Task description
Every line from the line containing "About Dr. Han (641, 99)" through the final line below is to be repeated exactly; no other line is.

Records to use
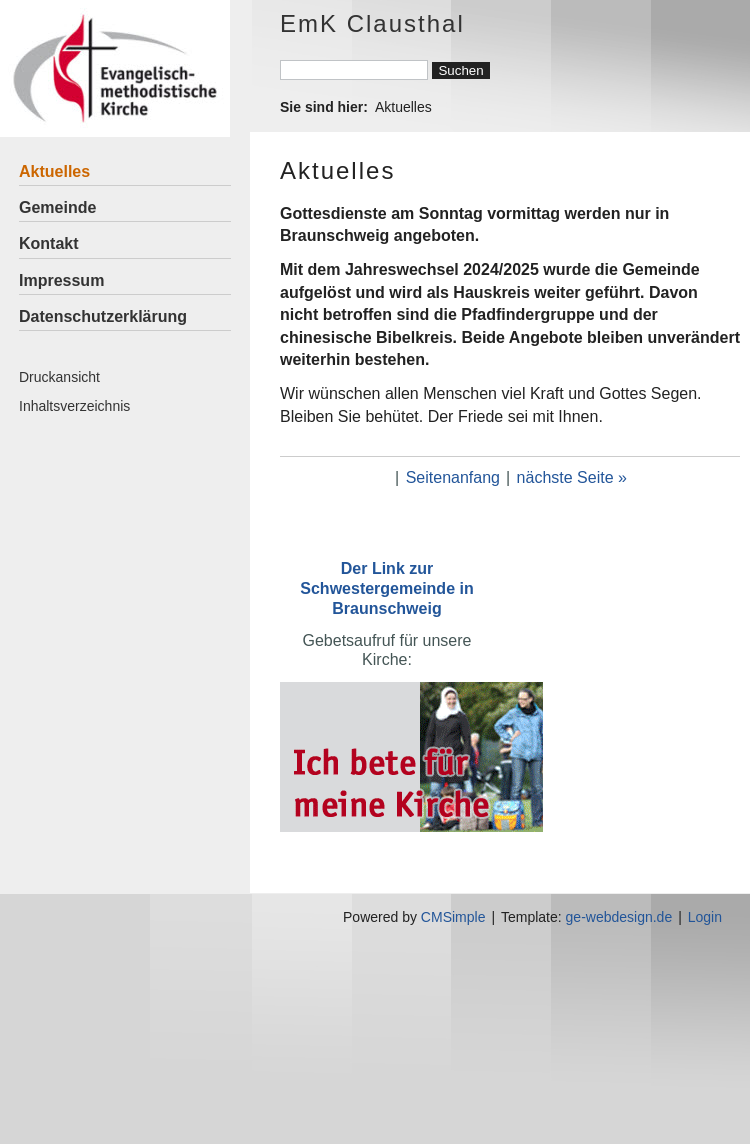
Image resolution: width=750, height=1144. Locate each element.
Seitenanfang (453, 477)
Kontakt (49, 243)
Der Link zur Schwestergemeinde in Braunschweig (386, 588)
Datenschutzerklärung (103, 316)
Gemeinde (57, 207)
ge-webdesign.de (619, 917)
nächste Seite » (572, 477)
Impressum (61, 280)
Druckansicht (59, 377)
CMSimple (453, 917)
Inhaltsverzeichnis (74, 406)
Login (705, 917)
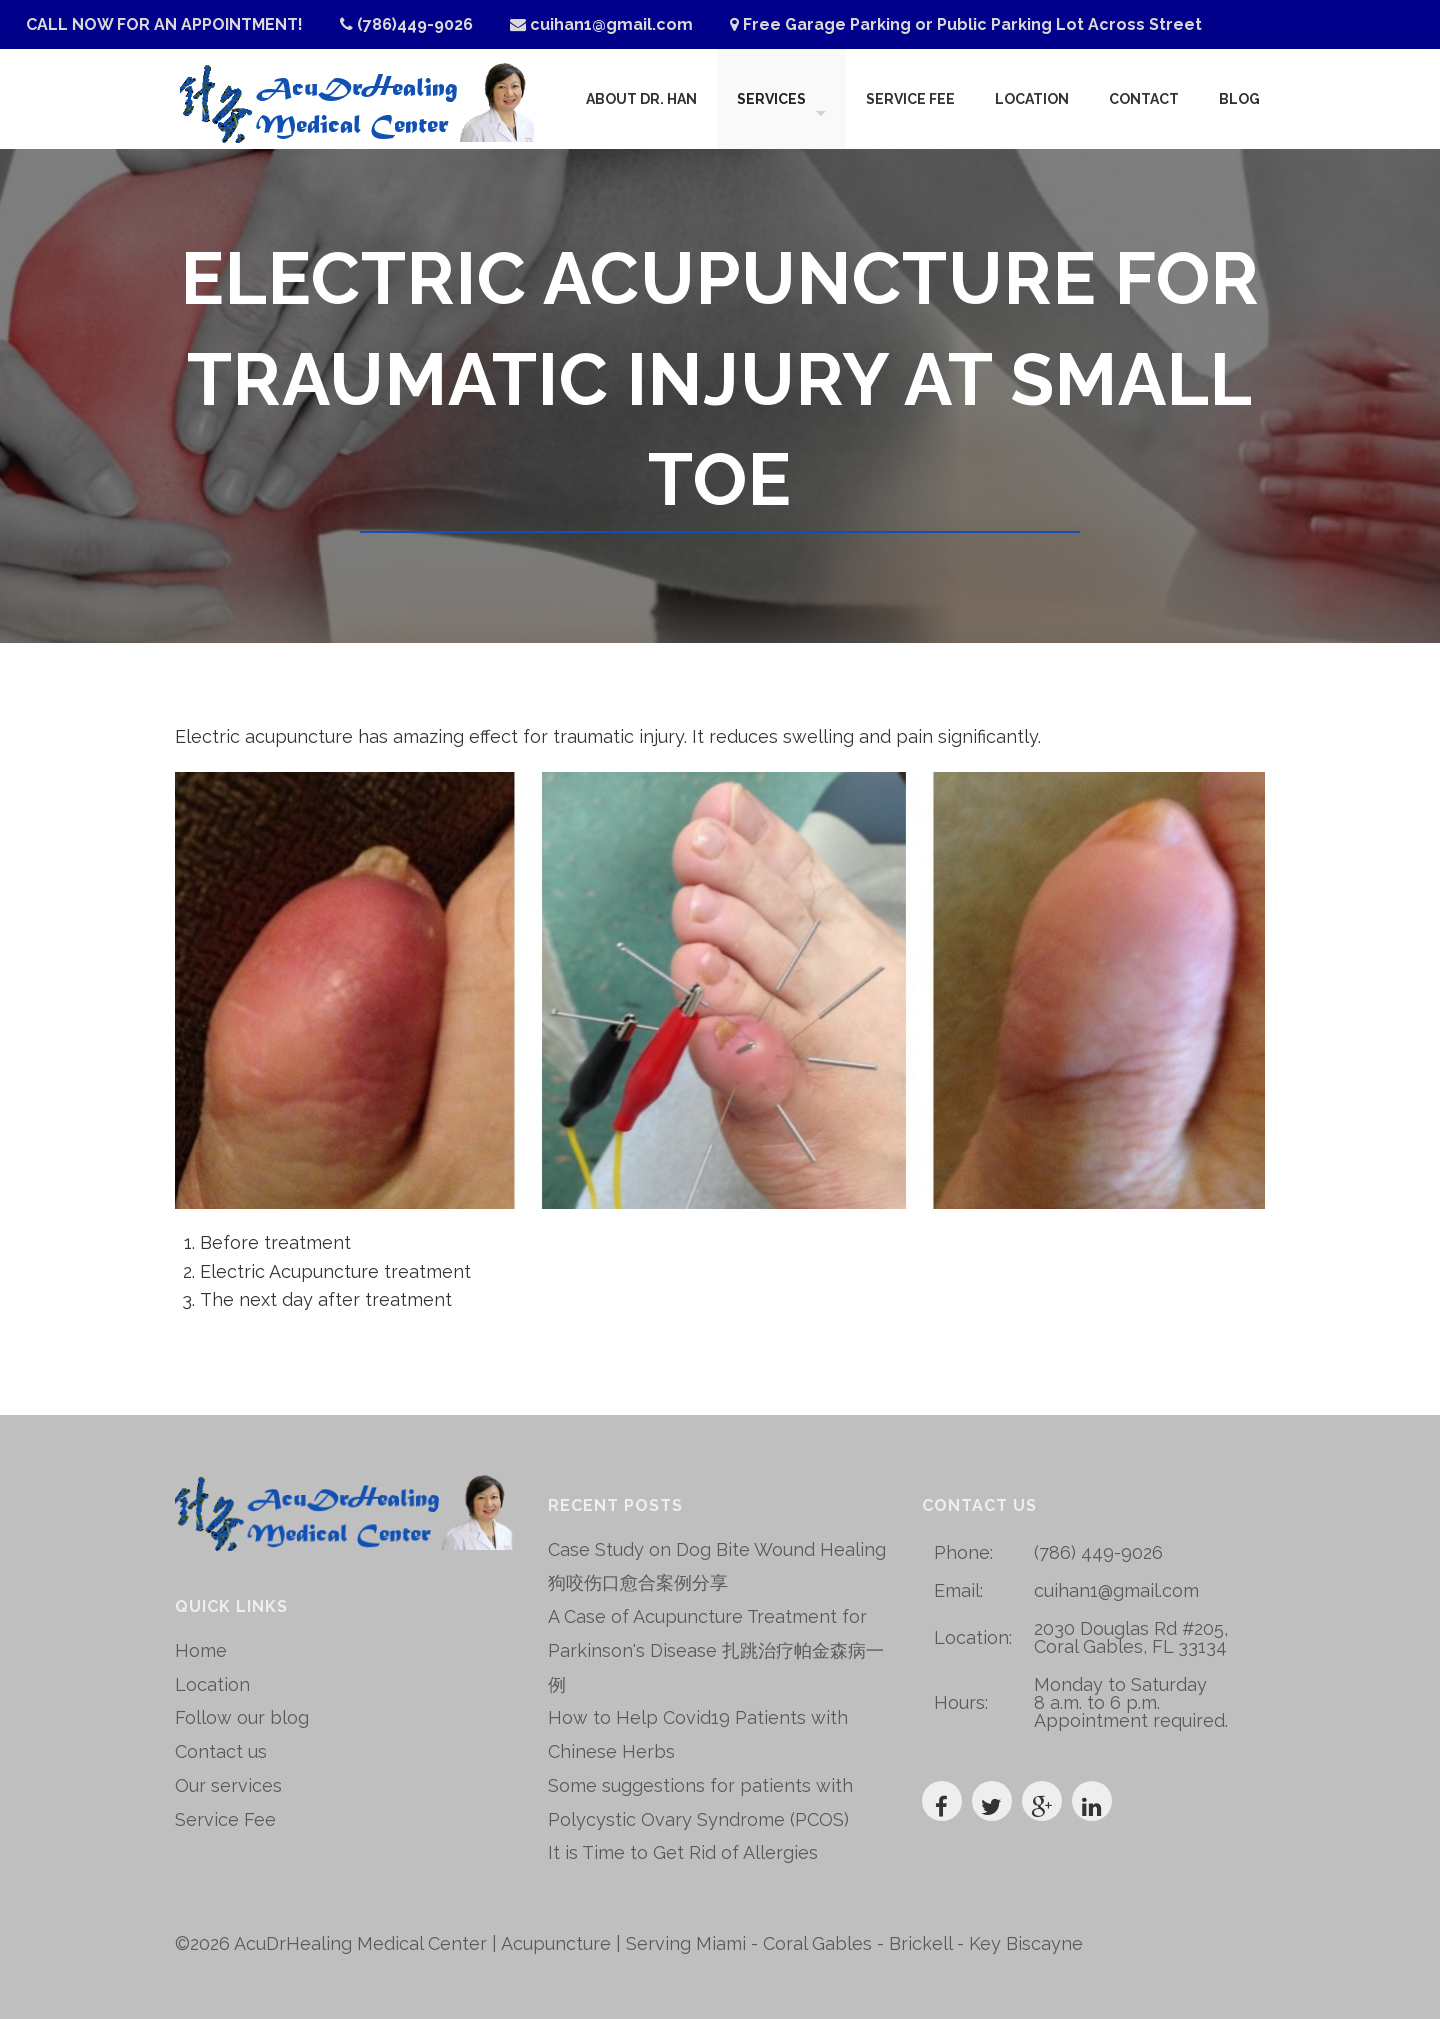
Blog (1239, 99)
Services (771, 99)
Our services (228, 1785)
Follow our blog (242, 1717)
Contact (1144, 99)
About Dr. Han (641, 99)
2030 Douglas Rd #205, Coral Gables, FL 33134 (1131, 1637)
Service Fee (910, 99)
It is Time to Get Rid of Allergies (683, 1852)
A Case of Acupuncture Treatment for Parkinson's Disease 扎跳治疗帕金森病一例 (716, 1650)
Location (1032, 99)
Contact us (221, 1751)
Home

Worked solution
About Dr. Han (641, 99)
2030 Douglas Rd #205, Coral Gables, FL 33134 (1131, 1637)
Service Fee (910, 99)
It is Time to Get Rid of Allergies (683, 1852)
A Case of Acupuncture Treatment for Parkinson's Disease 扎跳治疗帕金森病一例 (716, 1650)
Location (1032, 99)
Contact us (221, 1751)
Home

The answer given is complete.